━━━━━ INPUT DATA ━━━━━

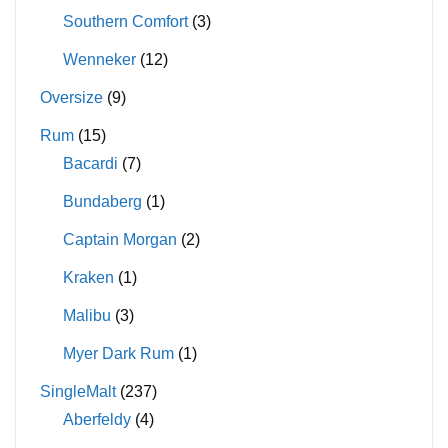
Southern Comfort
(3)
Wenneker
(12)
Oversize
(9)
Rum
(15)
Bacardi
(7)
Bundaberg
(1)
Captain Morgan
(2)
Kraken
(1)
Malibu
(3)
Myer Dark Rum
(1)
SingleMalt
(237)
Aberfeldy
(4)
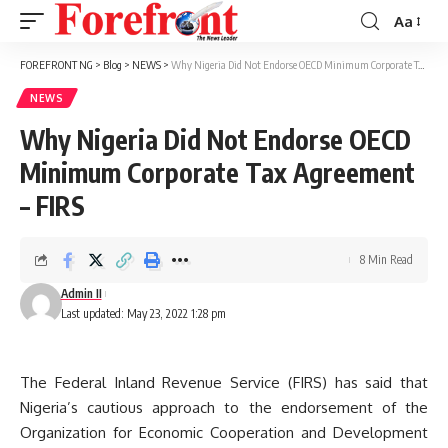
Aa
Font
Resizer
FOREFRONT NG
>
Blog
>
NEWS
>
Why Nigeria Did Not Endorse OECD Minimum Corporate Tax Agreement – FIRS
NEWS
Why Nigeria Did Not Endorse OECD
Minimum Corporate Tax Agreement
– FIRS
8 Min Read
Admin II
Last updated: May 23, 2022 1:28 pm
The Federal Inland Revenue Service (FIRS) has said that
Nigeria’s cautious approach to the endorsement of the
Organization for Economic Cooperation and Development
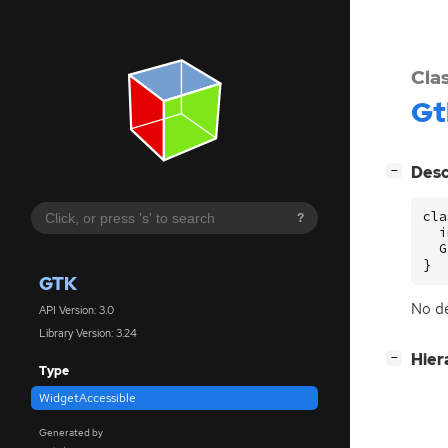
Cla
Gt
[
]
Desc
−
cla
?
  i
  G
}
GTK
No de
API Version: 3.0
Library Version: 3.24
[
]
Hier
−
Type
WidgetAccessible
Generated by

━━━━━

TASK REQUIREMENTS:
If a picture appears in the data, omit it; transcribe all the rest exactly.

SOLUTION BELOW:
Southern Comfort
(3)
Wenneker
(12)
Oversize
(9)
Rum
(15)
Bacardi
(7)
Bundaberg
(1)
Captain Morgan
(2)
Kraken
(1)
Malibu
(3)
Myer Dark Rum
(1)
SingleMalt
(237)
Aberfeldy
(4)
Aa
Font
Resizer
FOREFRONT NG
>
Blog
>
NEWS
>
Why Nigeria Did Not Endorse OECD Minimum Corporate Tax Agreement – FIRS
NEWS
Why Nigeria Did Not Endorse OECD
Minimum Corporate Tax Agreement
– FIRS
8 Min Read
Admin II
Last updated: May 23, 2022 1:28 pm
The Federal Inland Revenue Service (FIRS) has said that
Nigeria’s cautious approach to the endorsement of the
Organization for Economic Cooperation and Development
Cla
Gt
[
]
Desc
−
cla
?
  i
  G
}
GTK
No de
API Version: 3.0
Library Version: 3.24
[
]
Hier
−
Type
WidgetAccessible
Generated by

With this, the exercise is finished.